Dal punto di vista diagnostico, occorre precisare che il DSM-5 prevede una nuova diagnosi, la disforia di genere (302.85) negli adolescenti e negli adulti, che sostituisce il precedente disturbo dell’identità di genere.
Nel PDM-2 l’incongruenza di genere non viene considerata alla stregua di un disturbo mentale, bensì come una condizione connotata da una marcata e persistente mancanza di allineamento tra il genere di cui un individuo fa esperienza, ovvero il senso di sé e il genere assegnato alla nascita.
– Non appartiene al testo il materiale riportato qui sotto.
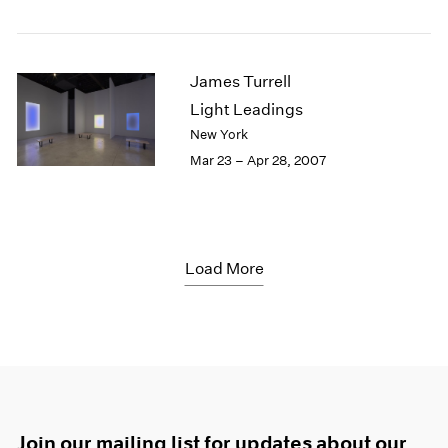
James Turrell
Light Leadings
New York
Mar 23 – Apr 28, 2007
Load More
Join our mailing list for updates about our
Molti studi indicano che più intensa è l’incongruenza di genere percepita dal bambino, già prima della pubertà, maggiori sono le probabilità che essa persista in adolescenza e, inoltre, se nel corso dell’adolescenza diventa più intensa, le probabilità di un’incongruenza di genere a lungo termine aumentano. Nei casi in cui l’intervento psicoterapeutico non abbia successo nel ridurre la disforia associata all’incongruenza di genere, la riassegnazione sessuale (sociale, giuridica, medica, chirurgica) diviene il trattamento maggiormente indicato.
Aurora è una ragazza di 17 anni e giunge nel mio studio poiché, ormai da qualche anno, riferisce una sensazione di disagio rispetto al proprio corpo, che talora si trasforma in rabbia e un vissuto di “diversità” rispetto alle coetanee. Racconta come da piccola avesse interessi più comuni tra i coetanei di sesso maschile e che si sentiva maggiormente a proprio agio a giocare con i maschi rispetto alle femmine, un aspetto accolto generalmente in termini positivi sia in ambito famigliare che nel contesto sociale più ampio.
Aurora decide di rivolgersi proprio in questo frangente ad uno specialista, poiché i sentimenti di estraneità rispetto al proprio corpo e ad alcune sue connotazioni (es. il seno, le mestruazioni) si sono fatti ancora più vividi e invasivi negli ultimi mesi, dopo che si è fidanzata con una coetanea. Riporta altresì come l’incremento dei livelli di ansia e l’umore tendenzialmente depresso le impediscano di mantenere la frequenza scolastica in modo continuativo e tale aspetto sia fonte di preoccupazione, specie per i genitori, in vista degli esami di maturità, che si terranno a fine anno.
Successivamente ai primi colloqui con Aurora, in accordo con lei, imposto una prima fase valutativa, nella quale ritengo opportuno integrare al colloquio clinico la somministrazione di strumenti testistici che mi portano ad escludere la presenza di disturbi psicologici di qualsivoglia natura e a rilevare, al contempo, una continua lotta interna rispetto ai temi relativi al genere.
Insieme decidiamo che il primo obiettivo da perseguire nel contesto terapeutico è quello del rientro a scuola, una dimensione che per Aurora stessa è importante e nella quale ha sempre investito con grande passione ed entusiasmo.
Nei primi mesi lavoriamo dunque sulla pervasiva percezione di incongruenza di genere ed emerge come Aurora viva con estremo disagio il fatto di essere appellata con il proprio nome e come questo malessere sia uno degli elementi che le rendono difficilmente sostenibili le giornate scolastiche.
Aurora decide di condividere con i genitori i propri vissuti e quanto emerso in queste prime fasi del percorso terapeutico e solo in un secondo momento, su richiesta della ragazza, io stessa incontro mamma e papà in un colloquio di restituzione alla coppia genitoriale.
In accordo con Aurora e i genitori, pensiamo possa essere utile, al fine di favorire il benessere della ragazza all’interno del contesto scolastico, consentirle di utilizzare un nome neutro rispetto al genere, scelto dalla stessa e che già da qualche tempo veniva utilizzato nel contesto delle relazioni amicali più intime. Per il momento, A. dice di sentirsi maggiormente a proprio agio quando ci si riferisce a lei con pronomi femminili.
Al momento, già questi primi passi sono stati utili per A. per poter iniziare a riprendere in mano la propria vita e aprire degli spazi di riflessione sul proprio futuro, che sino ad oggi veniva vissuto dalla ragazza come carico di angosce e timori inaffrontabili.